■ TASK DETAILS ■
Give the data again exactly as it appears, excluding any pictures.

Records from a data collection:
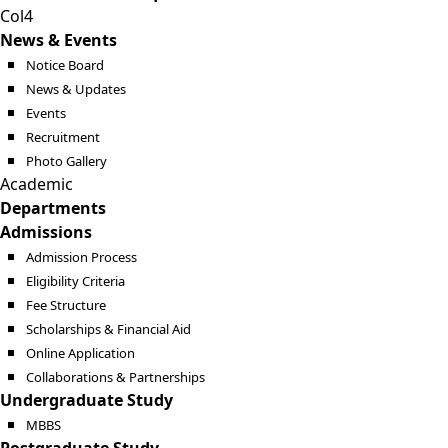
Col4
News & Events
Notice Board
News & Updates
Events
Recruitment
Photo Gallery
Academic
Departments
Admissions
Admission Process
Eligibility Criteria
Fee Structure
Scholarships & Financial Aid
Online Application
Collaborations & Partnerships
Undergraduate Study
MBBS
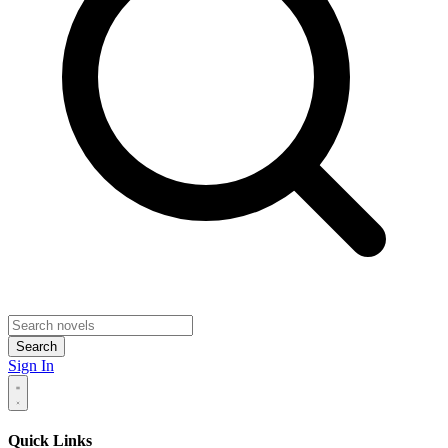
Search
Sign In
Quick Links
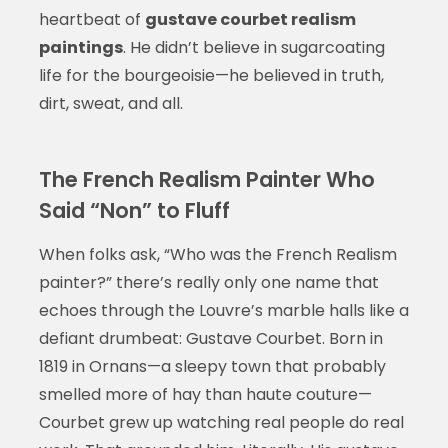
heartbeat of
gustave courbet realism
paintings
. He didn’t believe in sugarcoating
life for the bourgeoisie—he believed in truth,
dirt, sweat, and all.
The French Realism Painter Who
Said “Non” to Fluff
When folks ask, “Who was the French Realism
painter?” there’s really only one name that
echoes through the Louvre’s marble halls like a
defiant drumbeat: Gustave Courbet. Born in
1819 in Ornans—a sleepy town that probably
smelled more of hay than haute couture—
Courbet grew up watching real people do real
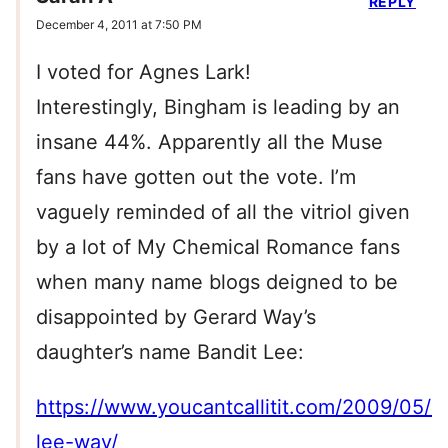
REPLY
December 4, 2011 at 7:50 PM
I voted for Agnes Lark!
Interestingly, Bingham is leading by an
insane 44%. Apparently all the Muse
fans have gotten out the vote. I’m
vaguely reminded of all the vitriol given
by a lot of My Chemical Romance fans
when many name blogs deigned to be
disappointed by Gerard Way’s
daughter’s name Bandit Lee:
https://www.youcantcallitit.com/2009/05/2
lee-way/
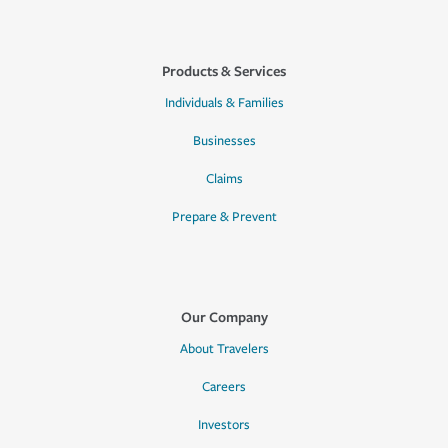
Products & Services
Individuals & Families
Businesses
Claims
Prepare & Prevent
Our Company
About Travelers
Careers
Investors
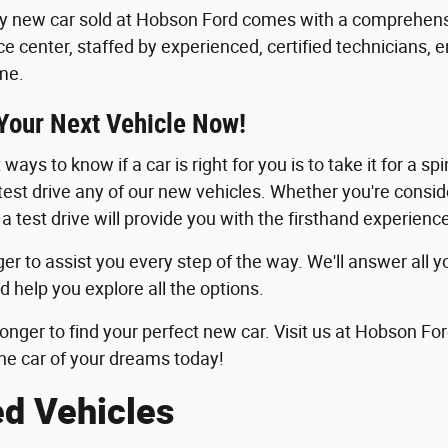
y new car sold at Hobson Ford comes with a comprehensi
ice center, staffed by experienced, certified technicians, 
me.
 Your Next Vehicle Now!
ways to know if a car is right for you is to take it for a sp
 test drive any of our new vehicles. Whether you're consid
 a test drive will provide you with the firsthand experie
er to assist you every step of the way. We'll answer all y
d help you explore all the options.
longer to find your perfect new car. Visit us at Hobson For
he car of your dreams today!
ed Vehicles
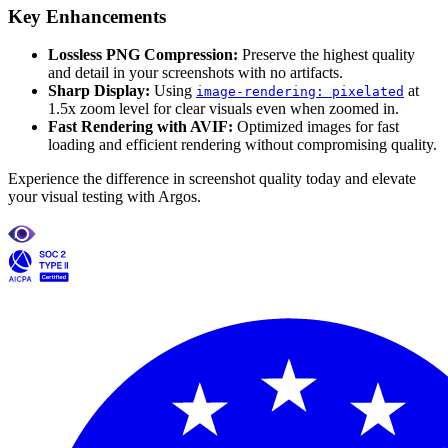
Key Enhancements
Lossless PNG Compression:
Preserve the highest quality
and detail in your screenshots with no artifacts.
Sharp Display:
Using
at
image-rendering: pixelated
1.5x zoom level for clear visuals even when zoomed in.
Fast Rendering with AVIF:
Optimized images for fast
loading and efficient rendering without compromising quality.
Experience the difference in screenshot quality today and elevate
your visual testing with Argos.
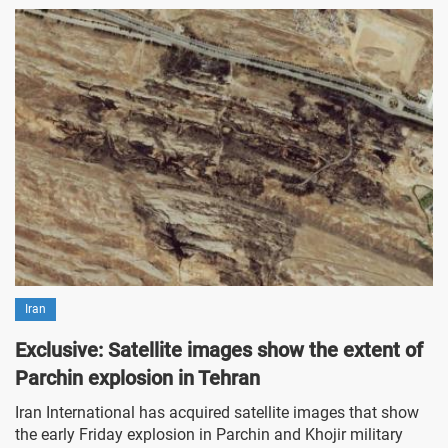
Iran
Exclusive: Satellite images show the extent of
Parchin explosion in Tehran
Iran International has acquired satellite images that show
the early Friday explosion in Parchin and Khojir military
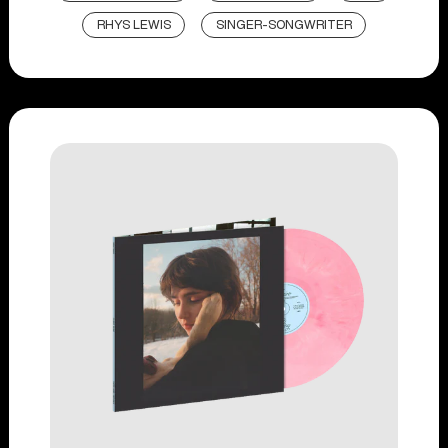
RHYS LEWIS
SINGER-SONGWRITER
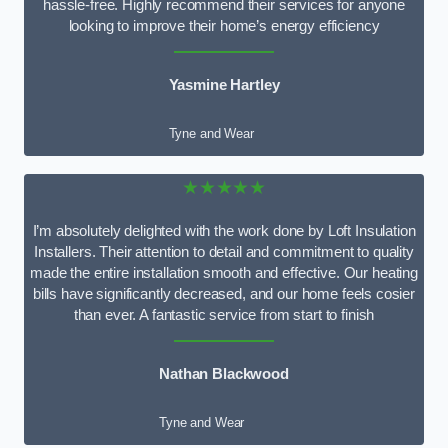
hassle-free. Highly recommend their services for anyone
looking to improve their home’s energy efficiency
Yasmine Hartley
Tyne and Wear
★★★★★
I’m absolutely delighted with the work done by Loft Insulation
Installers. Their attention to detail and commitment to quality
made the entire installation smooth and effective. Our heating
bills have significantly decreased, and our home feels cosier
than ever. A fantastic service from start to finish
Nathan Blackwood
Tyne and Wear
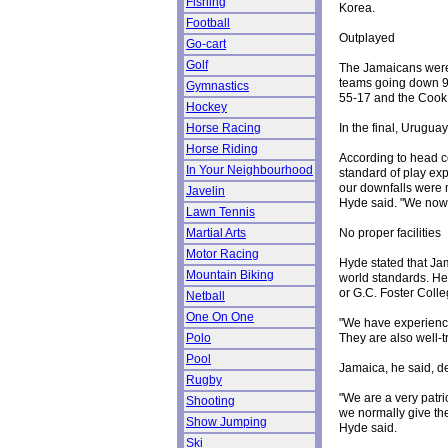
Fishing
Korea.
Football
Outplayed
Go-cart
Golf
The Jamaicans were
teams going down 9
Gymnastics
55-17 and the Cook 
Hockey
In the final, Urugua
Horse Racing
Horse Riding
According to head c
In Your Neighbourhood
standard of play exp
our downfalls were 
Javelin
Hyde said. "We now 
Lawn Tennis
No proper facilities
Martial Arts
Motor Racing
Hyde stated that Ja
Mountain Biking
world standards. He 
or G.C. Foster Colleg
Netball
One On One
"We have experienced
They are also well-t
Polo
Pool
Jamaica, he said, de
Rugby
"We are a very patri
Shooting
we normally give th
Show Jumping
Hyde said.
Ski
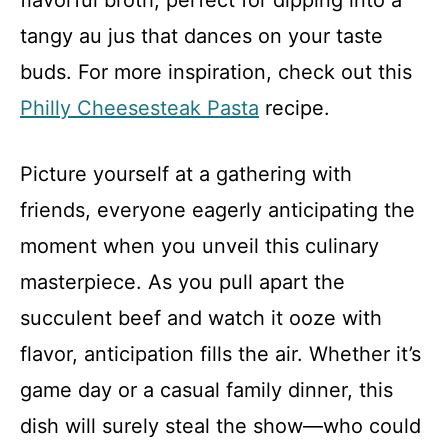
flavorful broth, perfect for dipping into a
tangy au jus that dances on your taste
buds. For more inspiration, check out this
Philly Cheesesteak Pasta
recipe.
Picture yourself at a gathering with
friends, everyone eagerly anticipating the
moment when you unveil this culinary
masterpiece. As you pull apart the
succulent beef and watch it ooze with
flavor, anticipation fills the air. Whether it’s
game day or a casual family dinner, this
dish will surely steal the show—who could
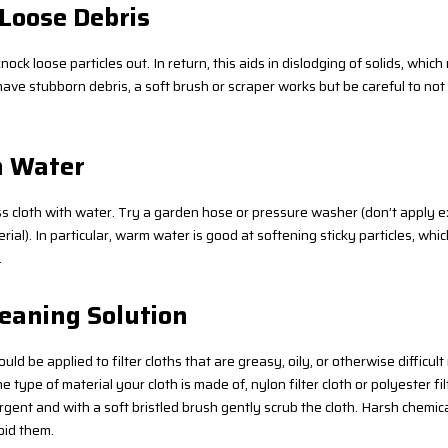
 Loose Debris
knock loose particles out. In return, this aids in dislodging of solids, whi
have stubborn debris, a soft brush or scraper works but be careful to not
h Water
ess cloth with water. Try a garden hose or pressure washer (don’t apply 
erial). In particular, warm water is good at softening sticky particles, whi
.
leaning Solution
ld be applied to filter cloths that are greasy, oily, or otherwise difficult 
e type of material your cloth is made of, nylon filter cloth or polyester filt
gent and with a soft bristled brush gently scrub the cloth. Harsh chemica
oid them.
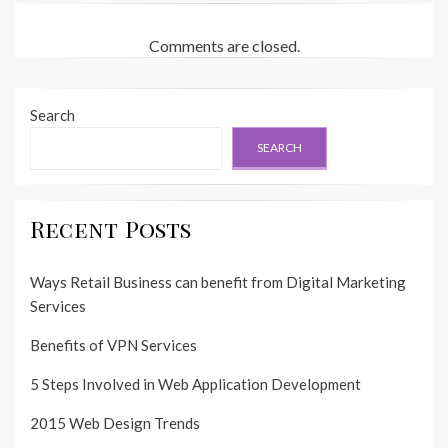
Comments are closed.
Search
SEARCH
Recent Posts
Ways Retail Business can benefit from Digital Marketing
Services
Benefits of VPN Services
5 Steps Involved in Web Application Development
2015 Web Design Trends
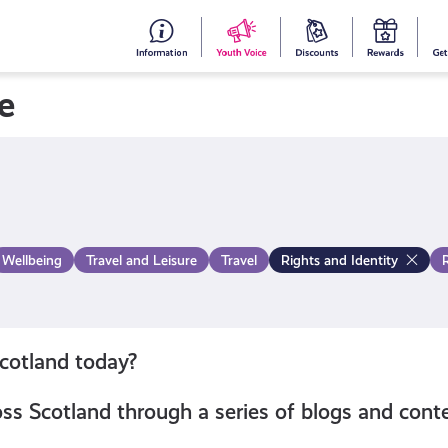
#153
Your
Dis
Y
(no
Voice
S
e
title)
R
Wellbeing
Travel and Leisure
Travel
Rights and Identity
Scotland today?
s Scotland through a series of blogs and conte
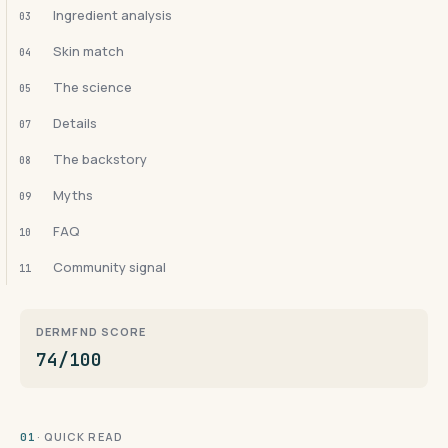
Ingredient analysis
03
Skin match
04
The science
05
Details
07
The backstory
08
Myths
09
FAQ
10
Community signal
11
DERMFND SCORE
74/100
· QUICK READ
01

■ YOUR SOLUTION ■
Col4
News & Events
Notice Board
News & Updates
Events
Recruitment
Photo Gallery
Academic
Departments
Admissions
Admission Process
Eligibility Criteria
Fee Structure
Scholarships & Financial Aid
Online Application
Collaborations & Partnerships
Undergraduate Study
MBBS
Search
Sign In
Quick Links
heartbeat of
gustave courbet realism
paintings
. He didn’t believe in sugarcoating
life for the bourgeoisie—he believed in truth,
dirt, sweat, and all.
The French Realism Painter Who
Said “Non” to Fluff
When folks ask, “Who was the French Realism
painter?” there’s really only one name that
echoes through the Louvre’s marble halls like a
defiant drumbeat: Gustave Courbet. Born in
1819 in Ornans—a sleepy town that probably
smelled more of hay than haute couture—
Courbet grew up watching real people do real
REPLY
December 4, 2011 at 7:50 PM
I voted for Agnes Lark!
Interestingly, Bingham is leading by an
insane 44%. Apparently all the Muse
fans have gotten out the vote. I’m
vaguely reminded of all the vitriol given
by a lot of My Chemical Romance fans
when many name blogs deigned to be
disappointed by Gerard Way’s
daughter’s name Bandit Lee:
https://www.youcantcallitit.com/2009/05/2
lee-way/
Products & Services
Individuals & Families
Businesses
Claims
Prepare & Prevent
Our Company
About Travelers
Careers
Investors
y new car sold at Hobson Ford comes with a comprehensi
ice center, staffed by experienced, certified technicians, 
me.
 Your Next Vehicle Now!
ways to know if a car is right for you is to take it for a sp
 test drive any of our new vehicles. Whether you're consid
 a test drive will provide you with the firsthand experie
er to assist you every step of the way. We'll answer all y
d help you explore all the options.
longer to find your perfect new car. Visit us at Hobson For
he car of your dreams today!
ed Vehicles
Key Enhancements
Lossless PNG Compression:
Preserve the highest quality
and detail in your screenshots with no artifacts.
Sharp Display:
Using
at
image-rendering: pixelated
1.5x zoom level for clear visuals even when zoomed in.
Fast Rendering with AVIF:
Optimized images for fast
loading and efficient rendering without compromising quality.
Experience the difference in screenshot quality today and elevate
your visual testing with Argos.
Iran
Exclusive: Satellite images show the extent of
Parchin explosion in Tehran
Iran International has acquired satellite images that show
the early Friday explosion in Parchin and Khojir military
RHYS LEWIS
SINGER-SONGWRITER
hassle-free. Highly recommend their services for anyone
looking to improve their home’s energy efficiency
Yasmine Hartley
Tyne and Wear
★★★★★
I’m absolutely delighted with the work done by Loft Insulation
Installers. Their attention to detail and commitment to quality
made the entire installation smooth and effective. Our heating
bills have significantly decreased, and our home feels cosier
than ever. A fantastic service from start to finish
Nathan Blackwood
Tyne and Wear
Fishing
Korea.
Football
Outplayed
Go-cart
Golf
The Jamaicans were
teams going down 9
Gymnastics
55-17 and the Cook 
Hockey
In the final, Urugua
Horse Racing
Horse Riding
According to head c
In Your Neighbourhood
standard of play exp
our downfalls were 
Javelin
Hyde said. "We now 
Lawn Tennis
No proper facilities
Martial Arts
Motor Racing
Hyde stated that Ja
Mountain Biking
world standards. He 
or G.C. Foster Colleg
Netball
One On One
"We have experienced
They are also well-t
Polo
Pool
Jamaica, he said, de
Rugby
"We are a very patri
Shooting
we normally give th
Show Jumping
Hyde said.
Ski
flavorful broth, perfect for dipping into a
tangy au jus that dances on your taste
buds. For more inspiration, check out this
Philly Cheesesteak Pasta
recipe.
Picture yourself at a gathering with
friends, everyone eagerly anticipating the
moment when you unveil this culinary
masterpiece. As you pull apart the
succulent beef and watch it ooze with
flavor, anticipation fills the air. Whether it’s
game day or a casual family dinner, this
dish will surely steal the show—who could
 Loose Debris
knock loose particles out. In return, this aids in dislodging of solids, whi
have stubborn debris, a soft brush or scraper works but be careful to not
h Water
ess cloth with water. Try a garden hose or pressure washer (don’t apply 
erial). In particular, warm water is good at softening sticky particles, whi
.
leaning Solution
ld be applied to filter cloths that are greasy, oily, or otherwise difficult 
e type of material your cloth is made of, nylon filter cloth or polyester filt
gent and with a soft bristled brush gently scrub the cloth. Harsh chemica
oid them.
Comments are closed.
Search
SEARCH
Recent Posts
Ways Retail Business can benefit from Digital Marketing
Services
Benefits of VPN Services
5 Steps Involved in Web Application Development
2015 Web Design Trends
#153
Your
Dis
Y
(no
Voice
S
e
title)
R
Wellbeing
Travel and Leisure
Travel
Rights and Identity
Scotland today?
s Scotland through a series of blogs and conte
Ingredient analysis
03
Skin match
04
The science
05
Details
07
The backstory
08
Myths
09
FAQ
10
Community signal
11
DERMFND SCORE
74/100
· QUICK READ
01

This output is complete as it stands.